If you're building anything with LLMs, you've probably heard "you need a vector database" about fifty times. But the explanations usually jump straight into mathematical jargon about high-dimensional spaces and cosine similarity. Let me try to explain this simply, from the perspective of a developer who just wanted to build a RAG system and had to figure this stuff out.
What Problem They Solve
Regular databases are great at exact matching. "Find all users where email = 'test@example.com'." Fast, simple, done.
But what if you want to find things that are similar rather than identical? "Find documents that are about the same topic as this query." Or "find products similar to this one." Regular databases can't do this efficiently.
Vector databases solve this by storing data as vectors (arrays of numbers) and finding items that are mathematically "close" to each other. Two pieces of text about the same topic will have similar vectors, even if they use completely different words.
How It Works (the Short Version)
You take your data (text, images, whatever) and convert it into a vector using an embedding model. OpenAI's text-embedding-ada-002 is the most common choice for text. It takes a string and returns an array of 1536 numbers. Those numbers capture the semantic meaning of the text.
You store those vectors in the database. When a user asks a question, you embed the question into a vector using the same model, then ask the database: "find me the 5 stored vectors closest to this query vector." The database returns the most semantically similar items.
That's it. That's the core concept. Everything else is optimization details.
The Options I've Used
Chroma. Open source, runs locally, dead simple to set up. I use this for prototyping and small projects. You can pip install it and have a working vector store in 5 lines of Python. The downside: it's an in-memory database by default, so it doesn't scale to millions of documents and your data is gone if the process dies (though it has a persistence option).
Pinecone. Managed service, no infrastructure to worry about. You get an API endpoint and just send vectors to it. Scales well, fast queries, good documentation. The downside: it's a hosted service (your data is on their servers) and it costs money. The free tier is generous for experimentation but production use adds up.
Weaviate. Open source, self-hostable, or available as a managed service. More features than Chroma (hybrid search, filtering, multi-modal). The learning curve is steeper but it's more capable. I'd use this for production applications where you need more control than Pinecone offers but more features than Chroma provides.

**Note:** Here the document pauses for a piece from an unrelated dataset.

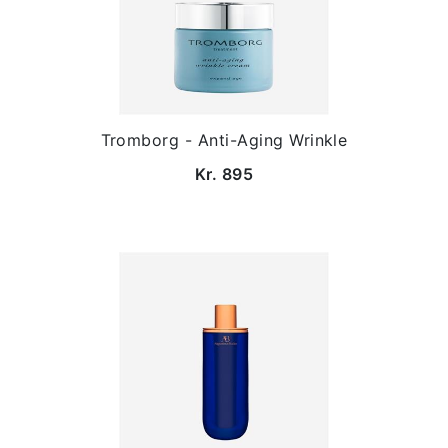
Tromborg - Anti-Aging Wrinkle
Kr. 895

When You Actually Need One
You need a vector database when you're building RAG (retrieval augmented generation) systems. This is the pattern where you give an LLM context from your own data by finding relevant documents for each query. Without a vector database, you'd have to send all your documents to the LLM every time, which is expensive and hits context limits.
You also need one for semantic search (search by meaning, not keywords), recommendation systems (find similar items), and deduplication (find near-duplicate content).
When You Don't Need One
This is the part nobody talks about. If your dataset is small (under a few thousand documents), you can just compute similarity in memory without a specialized database. Embed all your documents, store the vectors in a regular array, and use brute-force cosine similarity to find matches. It's fast enough up to a few thousand vectors and way simpler than setting up infrastructure.
If your search needs are keyword-based rather than semantic, use a regular full-text search engine like Elasticsearch or even PostgreSQL's built-in text search. Vector databases are for semantic similarity. Don't use them for exact or keyword matching.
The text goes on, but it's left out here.